[TASK TO COMPLETE] Word for word, copy the records that follow.

[DATA FOR THE TASK]
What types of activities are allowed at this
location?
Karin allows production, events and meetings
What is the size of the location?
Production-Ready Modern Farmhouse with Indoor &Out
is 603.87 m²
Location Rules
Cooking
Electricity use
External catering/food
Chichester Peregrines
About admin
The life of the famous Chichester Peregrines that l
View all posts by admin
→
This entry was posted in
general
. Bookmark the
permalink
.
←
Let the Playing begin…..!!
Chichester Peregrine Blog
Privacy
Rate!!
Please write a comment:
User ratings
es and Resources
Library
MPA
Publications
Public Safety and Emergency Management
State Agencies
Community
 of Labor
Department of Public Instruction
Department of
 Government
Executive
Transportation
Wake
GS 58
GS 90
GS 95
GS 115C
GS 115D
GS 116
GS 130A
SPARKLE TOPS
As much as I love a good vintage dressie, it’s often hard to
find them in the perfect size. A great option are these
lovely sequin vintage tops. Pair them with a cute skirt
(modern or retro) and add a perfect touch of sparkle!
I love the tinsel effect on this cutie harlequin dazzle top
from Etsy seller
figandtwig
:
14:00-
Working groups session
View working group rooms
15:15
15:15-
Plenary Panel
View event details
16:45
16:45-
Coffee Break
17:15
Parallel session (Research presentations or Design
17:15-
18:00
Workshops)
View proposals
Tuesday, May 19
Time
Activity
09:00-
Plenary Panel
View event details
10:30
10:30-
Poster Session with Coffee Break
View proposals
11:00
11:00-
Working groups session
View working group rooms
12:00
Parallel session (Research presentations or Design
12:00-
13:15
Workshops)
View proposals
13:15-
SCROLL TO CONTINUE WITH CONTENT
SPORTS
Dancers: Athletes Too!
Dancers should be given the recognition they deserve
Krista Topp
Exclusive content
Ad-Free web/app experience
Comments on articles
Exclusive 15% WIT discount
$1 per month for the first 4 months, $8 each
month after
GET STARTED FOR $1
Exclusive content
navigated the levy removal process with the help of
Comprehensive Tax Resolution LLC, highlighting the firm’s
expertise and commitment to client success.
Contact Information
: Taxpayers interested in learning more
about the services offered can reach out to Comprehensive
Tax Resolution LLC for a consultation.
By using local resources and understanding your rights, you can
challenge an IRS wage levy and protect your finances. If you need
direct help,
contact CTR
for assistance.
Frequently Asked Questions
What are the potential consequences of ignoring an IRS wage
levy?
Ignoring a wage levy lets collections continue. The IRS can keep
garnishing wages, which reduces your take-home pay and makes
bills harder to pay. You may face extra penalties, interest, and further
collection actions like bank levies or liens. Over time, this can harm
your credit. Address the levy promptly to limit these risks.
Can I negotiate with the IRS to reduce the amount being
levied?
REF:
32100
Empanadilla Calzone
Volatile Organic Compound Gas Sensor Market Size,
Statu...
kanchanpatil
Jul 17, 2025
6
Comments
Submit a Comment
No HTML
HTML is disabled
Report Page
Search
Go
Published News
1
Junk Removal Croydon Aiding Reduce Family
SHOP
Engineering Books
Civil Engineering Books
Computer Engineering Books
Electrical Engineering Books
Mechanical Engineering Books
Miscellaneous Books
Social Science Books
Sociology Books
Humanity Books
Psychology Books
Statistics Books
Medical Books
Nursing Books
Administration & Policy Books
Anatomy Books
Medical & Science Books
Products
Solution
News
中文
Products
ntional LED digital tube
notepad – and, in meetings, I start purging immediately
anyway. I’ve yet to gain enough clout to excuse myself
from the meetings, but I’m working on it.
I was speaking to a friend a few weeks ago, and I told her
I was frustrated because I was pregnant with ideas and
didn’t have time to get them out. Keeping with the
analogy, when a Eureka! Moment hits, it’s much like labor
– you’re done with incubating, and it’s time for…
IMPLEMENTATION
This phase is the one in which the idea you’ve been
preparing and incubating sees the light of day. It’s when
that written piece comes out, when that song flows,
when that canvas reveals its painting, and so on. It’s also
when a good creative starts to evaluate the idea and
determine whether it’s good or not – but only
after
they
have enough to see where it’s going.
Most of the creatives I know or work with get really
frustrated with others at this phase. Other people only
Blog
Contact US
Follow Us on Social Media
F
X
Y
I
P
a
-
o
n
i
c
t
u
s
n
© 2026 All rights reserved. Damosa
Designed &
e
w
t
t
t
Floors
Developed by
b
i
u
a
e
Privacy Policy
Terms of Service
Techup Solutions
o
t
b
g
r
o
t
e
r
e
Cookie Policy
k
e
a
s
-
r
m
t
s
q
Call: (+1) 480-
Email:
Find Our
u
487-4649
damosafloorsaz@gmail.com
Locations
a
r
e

[REPLY TO THE EXERCISE]
What types of activities are allowed at this
location?
Karin allows production, events and meetings
What is the size of the location?
Production-Ready Modern Farmhouse with Indoor &Out
is 603.87 m²
Location Rules
Cooking
Electricity use
External catering/food
Chichester Peregrines
About admin
The life of the famous Chichester Peregrines that l
View all posts by admin
→
This entry was posted in
general
. Bookmark the
permalink
.
←
Let the Playing begin…..!!
Chichester Peregrine Blog
Privacy
Rate!!
Please write a comment:
User ratings
es and Resources
Library
MPA
Publications
Public Safety and Emergency Management
State Agencies
Community
 of Labor
Department of Public Instruction
Department of
 Government
Executive
Transportation
Wake
GS 58
GS 90
GS 95
GS 115C
GS 115D
GS 116
GS 130A
SPARKLE TOPS
As much as I love a good vintage dressie, it’s often hard to
find them in the perfect size. A great option are these
lovely sequin vintage tops. Pair them with a cute skirt
(modern or retro) and add a perfect touch of sparkle!
I love the tinsel effect on this cutie harlequin dazzle top
from Etsy seller
figandtwig
:
14:00-
Working groups session
View working group rooms
15:15
15:15-
Plenary Panel
View event details
16:45
16:45-
Coffee Break
17:15
Parallel session (Research presentations or Design
17:15-
18:00
Workshops)
View proposals
Tuesday, May 19
Time
Activity
09:00-
Plenary Panel
View event details
10:30
10:30-
Poster Session with Coffee Break
View proposals
11:00
11:00-
Working groups session
View working group rooms
12:00
Parallel session (Research presentations or Design
12:00-
13:15
Workshops)
View proposals
13:15-
SCROLL TO CONTINUE WITH CONTENT
SPORTS
Dancers: Athletes Too!
Dancers should be given the recognition they deserve
Krista Topp
Exclusive content
Ad-Free web/app experience
Comments on articles
Exclusive 15% WIT discount
$1 per month for the first 4 months, $8 each
month after
GET STARTED FOR $1
Exclusive content
navigated the levy removal process with the help of
Comprehensive Tax Resolution LLC, highlighting the firm’s
expertise and commitment to client success.
Contact Information
: Taxpayers interested in learning more
about the services offered can reach out to Comprehensive
Tax Resolution LLC for a consultation.
By using local resources and understanding your rights, you can
challenge an IRS wage levy and protect your finances. If you need
direct help,
contact CTR
for assistance.
Frequently Asked Questions
What are the potential consequences of ignoring an IRS wage
levy?
Ignoring a wage levy lets collections continue. The IRS can keep
garnishing wages, which reduces your take-home pay and makes
bills harder to pay. You may face extra penalties, interest, and further
collection actions like bank levies or liens. Over time, this can harm
your credit. Address the levy promptly to limit these risks.
Can I negotiate with the IRS to reduce the amount being
levied?
REF:
32100
Empanadilla Calzone
Volatile Organic Compound Gas Sensor Market Size,
Statu...
kanchanpatil
Jul 17, 2025
6
Comments
Submit a Comment
No HTML
HTML is disabled
Report Page
Search
Go
Published News
1
Junk Removal Croydon Aiding Reduce Family
SHOP
Engineering Books
Civil Engineering Books
Computer Engineering Books
Electrical Engineering Books
Mechanical Engineering Books
Miscellaneous Books
Social Science Books
Sociology Books
Humanity Books
Psychology Books
Statistics Books
Medical Books
Nursing Books
Administration & Policy Books
Anatomy Books
Medical & Science Books
Products
Solution
News
中文
Products
ntional LED digital tube
notepad – and, in meetings, I start purging immediately
anyway. I’ve yet to gain enough clout to excuse myself
from the meetings, but I’m working on it.
I was speaking to a friend a few weeks ago, and I told her
I was frustrated because I was pregnant with ideas and
didn’t have time to get them out. Keeping with the
analogy, when a Eureka! Moment hits, it’s much like labor
– you’re done with incubating, and it’s time for…
IMPLEMENTATION
This phase is the one in which the idea you’ve been
preparing and incubating sees the light of day. It’s when
that written piece comes out, when that song flows,
when that canvas reveals its painting, and so on. It’s also
when a good creative starts to evaluate the idea and
determine whether it’s good or not – but only
after
they
have enough to see where it’s going.
Most of the creatives I know or work with get really
frustrated with others at this phase. Other people only
Blog
Contact US
Follow Us on Social Media
F
X
Y
I
P
a
-
o
n
i
c
t
u
s
n
© 2026 All rights reserved. Damosa
Designed &
e
w
t
t
t
Floors
Developed by
b
i
u
a
e
Privacy Policy
Terms of Service
Techup Solutions
o
t
b
g
r
o
t
e
r
e
Cookie Policy
k
e
a
s
-
r
m
t
s
q
Call: (+1) 480-
Email:
Find Our
u
487-4649
damosafloorsaz@gmail.com
Locations
a
r
e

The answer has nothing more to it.